=== Begin Enclosure ===
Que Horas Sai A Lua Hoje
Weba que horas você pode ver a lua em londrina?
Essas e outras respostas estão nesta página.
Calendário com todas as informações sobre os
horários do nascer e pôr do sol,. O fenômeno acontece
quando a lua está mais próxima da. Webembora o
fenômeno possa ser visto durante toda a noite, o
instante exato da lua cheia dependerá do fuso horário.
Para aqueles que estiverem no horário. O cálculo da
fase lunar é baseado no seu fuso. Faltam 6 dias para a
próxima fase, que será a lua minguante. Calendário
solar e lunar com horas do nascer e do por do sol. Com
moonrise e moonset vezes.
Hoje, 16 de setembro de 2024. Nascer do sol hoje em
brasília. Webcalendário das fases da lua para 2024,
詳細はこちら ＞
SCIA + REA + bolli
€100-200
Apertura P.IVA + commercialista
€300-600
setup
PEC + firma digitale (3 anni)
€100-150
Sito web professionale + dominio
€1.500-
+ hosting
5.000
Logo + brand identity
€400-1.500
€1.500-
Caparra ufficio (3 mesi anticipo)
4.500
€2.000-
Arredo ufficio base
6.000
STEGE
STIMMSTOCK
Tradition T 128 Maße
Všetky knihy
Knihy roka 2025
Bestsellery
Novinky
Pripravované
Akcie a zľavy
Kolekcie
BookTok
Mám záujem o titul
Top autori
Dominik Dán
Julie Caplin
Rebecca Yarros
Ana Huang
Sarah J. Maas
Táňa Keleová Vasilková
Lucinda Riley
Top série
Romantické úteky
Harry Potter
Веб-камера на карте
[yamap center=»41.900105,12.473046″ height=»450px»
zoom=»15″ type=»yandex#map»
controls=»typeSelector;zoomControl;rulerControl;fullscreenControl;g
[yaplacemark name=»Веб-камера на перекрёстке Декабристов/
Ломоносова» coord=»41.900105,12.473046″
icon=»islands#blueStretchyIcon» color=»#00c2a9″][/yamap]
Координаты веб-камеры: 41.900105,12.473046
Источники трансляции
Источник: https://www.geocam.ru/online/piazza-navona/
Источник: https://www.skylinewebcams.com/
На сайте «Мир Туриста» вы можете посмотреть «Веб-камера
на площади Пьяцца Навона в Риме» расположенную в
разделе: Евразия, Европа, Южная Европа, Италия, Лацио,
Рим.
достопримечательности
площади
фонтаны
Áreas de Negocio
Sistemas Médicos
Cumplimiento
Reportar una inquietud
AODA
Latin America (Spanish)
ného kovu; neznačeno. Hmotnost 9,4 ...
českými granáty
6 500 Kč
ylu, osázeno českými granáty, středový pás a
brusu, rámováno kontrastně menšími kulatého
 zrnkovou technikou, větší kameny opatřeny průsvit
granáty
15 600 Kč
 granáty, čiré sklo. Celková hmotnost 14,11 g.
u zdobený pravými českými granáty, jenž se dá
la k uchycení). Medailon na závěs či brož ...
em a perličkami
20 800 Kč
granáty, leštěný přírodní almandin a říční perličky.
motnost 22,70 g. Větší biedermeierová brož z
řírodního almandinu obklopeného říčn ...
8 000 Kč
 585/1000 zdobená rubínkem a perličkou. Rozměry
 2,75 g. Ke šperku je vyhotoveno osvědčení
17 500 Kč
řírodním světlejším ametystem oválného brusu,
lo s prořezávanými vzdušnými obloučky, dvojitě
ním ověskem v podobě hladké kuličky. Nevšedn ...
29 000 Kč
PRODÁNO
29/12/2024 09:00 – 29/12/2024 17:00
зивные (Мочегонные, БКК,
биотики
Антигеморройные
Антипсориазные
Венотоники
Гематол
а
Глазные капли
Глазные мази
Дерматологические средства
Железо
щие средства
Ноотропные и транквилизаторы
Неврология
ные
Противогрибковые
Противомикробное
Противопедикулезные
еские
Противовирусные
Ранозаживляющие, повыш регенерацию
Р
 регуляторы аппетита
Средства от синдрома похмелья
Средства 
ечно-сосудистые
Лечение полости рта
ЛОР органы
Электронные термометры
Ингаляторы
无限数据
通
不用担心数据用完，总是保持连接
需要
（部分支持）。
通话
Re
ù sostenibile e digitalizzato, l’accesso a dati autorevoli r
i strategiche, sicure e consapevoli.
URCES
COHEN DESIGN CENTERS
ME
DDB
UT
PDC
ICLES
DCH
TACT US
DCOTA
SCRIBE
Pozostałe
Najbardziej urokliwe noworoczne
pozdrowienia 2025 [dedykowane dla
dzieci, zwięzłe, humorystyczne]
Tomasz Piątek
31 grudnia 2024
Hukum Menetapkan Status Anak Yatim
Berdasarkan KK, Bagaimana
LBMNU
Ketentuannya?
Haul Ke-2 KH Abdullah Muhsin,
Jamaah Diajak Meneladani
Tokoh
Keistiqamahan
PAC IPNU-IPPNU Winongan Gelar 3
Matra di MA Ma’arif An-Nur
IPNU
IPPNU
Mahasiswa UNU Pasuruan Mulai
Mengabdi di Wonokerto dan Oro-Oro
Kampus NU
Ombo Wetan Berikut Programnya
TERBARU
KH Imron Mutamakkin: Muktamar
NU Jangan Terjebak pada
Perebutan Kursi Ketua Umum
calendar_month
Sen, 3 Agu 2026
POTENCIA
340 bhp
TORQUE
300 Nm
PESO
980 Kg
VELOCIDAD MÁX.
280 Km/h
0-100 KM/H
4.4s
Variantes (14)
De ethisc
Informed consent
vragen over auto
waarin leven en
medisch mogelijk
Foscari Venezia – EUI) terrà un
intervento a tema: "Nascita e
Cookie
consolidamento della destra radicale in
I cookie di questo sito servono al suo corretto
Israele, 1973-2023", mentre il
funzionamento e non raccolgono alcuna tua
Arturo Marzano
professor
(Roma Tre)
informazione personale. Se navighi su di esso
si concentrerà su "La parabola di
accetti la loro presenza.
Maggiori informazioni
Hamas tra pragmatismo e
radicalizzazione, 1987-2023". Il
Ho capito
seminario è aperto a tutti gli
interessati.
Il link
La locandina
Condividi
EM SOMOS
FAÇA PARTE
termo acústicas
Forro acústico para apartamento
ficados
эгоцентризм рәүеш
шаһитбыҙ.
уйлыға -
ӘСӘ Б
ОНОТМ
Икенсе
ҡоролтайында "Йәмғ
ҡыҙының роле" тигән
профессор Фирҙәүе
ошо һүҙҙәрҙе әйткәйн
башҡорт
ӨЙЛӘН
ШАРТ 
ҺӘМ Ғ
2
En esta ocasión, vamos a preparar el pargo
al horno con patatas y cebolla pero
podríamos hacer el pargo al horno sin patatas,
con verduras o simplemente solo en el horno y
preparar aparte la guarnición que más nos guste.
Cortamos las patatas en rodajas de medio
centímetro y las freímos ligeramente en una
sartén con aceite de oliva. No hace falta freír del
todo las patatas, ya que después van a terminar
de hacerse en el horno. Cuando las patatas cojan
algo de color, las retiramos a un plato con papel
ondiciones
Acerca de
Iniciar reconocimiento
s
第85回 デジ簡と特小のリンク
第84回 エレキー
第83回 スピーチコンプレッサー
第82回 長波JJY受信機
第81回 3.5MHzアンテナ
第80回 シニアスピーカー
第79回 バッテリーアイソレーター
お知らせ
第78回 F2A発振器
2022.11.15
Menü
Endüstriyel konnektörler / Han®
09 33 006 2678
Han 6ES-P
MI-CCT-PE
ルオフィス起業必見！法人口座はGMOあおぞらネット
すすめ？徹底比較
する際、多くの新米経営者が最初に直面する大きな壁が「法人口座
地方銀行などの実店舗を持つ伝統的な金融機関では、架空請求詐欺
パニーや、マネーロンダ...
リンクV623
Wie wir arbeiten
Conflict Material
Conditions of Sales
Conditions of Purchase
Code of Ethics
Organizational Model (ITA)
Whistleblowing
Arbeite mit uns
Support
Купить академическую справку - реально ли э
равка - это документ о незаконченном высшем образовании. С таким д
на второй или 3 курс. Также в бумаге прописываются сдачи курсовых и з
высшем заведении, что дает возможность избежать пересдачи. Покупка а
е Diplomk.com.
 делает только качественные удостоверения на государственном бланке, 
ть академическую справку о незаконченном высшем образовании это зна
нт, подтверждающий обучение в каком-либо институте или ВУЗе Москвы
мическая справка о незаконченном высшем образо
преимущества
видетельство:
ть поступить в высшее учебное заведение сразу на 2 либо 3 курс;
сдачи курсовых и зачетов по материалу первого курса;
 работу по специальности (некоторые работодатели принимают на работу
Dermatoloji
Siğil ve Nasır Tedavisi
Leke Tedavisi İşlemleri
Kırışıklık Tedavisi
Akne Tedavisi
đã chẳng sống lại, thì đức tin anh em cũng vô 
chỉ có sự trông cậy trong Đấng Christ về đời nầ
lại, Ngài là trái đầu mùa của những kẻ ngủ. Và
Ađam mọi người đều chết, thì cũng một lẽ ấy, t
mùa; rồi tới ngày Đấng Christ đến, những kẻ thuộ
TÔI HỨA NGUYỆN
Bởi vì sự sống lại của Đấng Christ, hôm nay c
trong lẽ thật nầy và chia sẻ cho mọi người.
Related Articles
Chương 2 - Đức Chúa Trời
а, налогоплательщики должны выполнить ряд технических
=== End Enclosure ===
EXERCISE REQUIREMENTS:
Identify every line above with the string "fenômeno" in it. Copy those lines.

FINISHED EXERCISE:
horários do nascer e pôr do sol,. O fenômeno acontece
fenômeno possa ser visto durante toda a noite, o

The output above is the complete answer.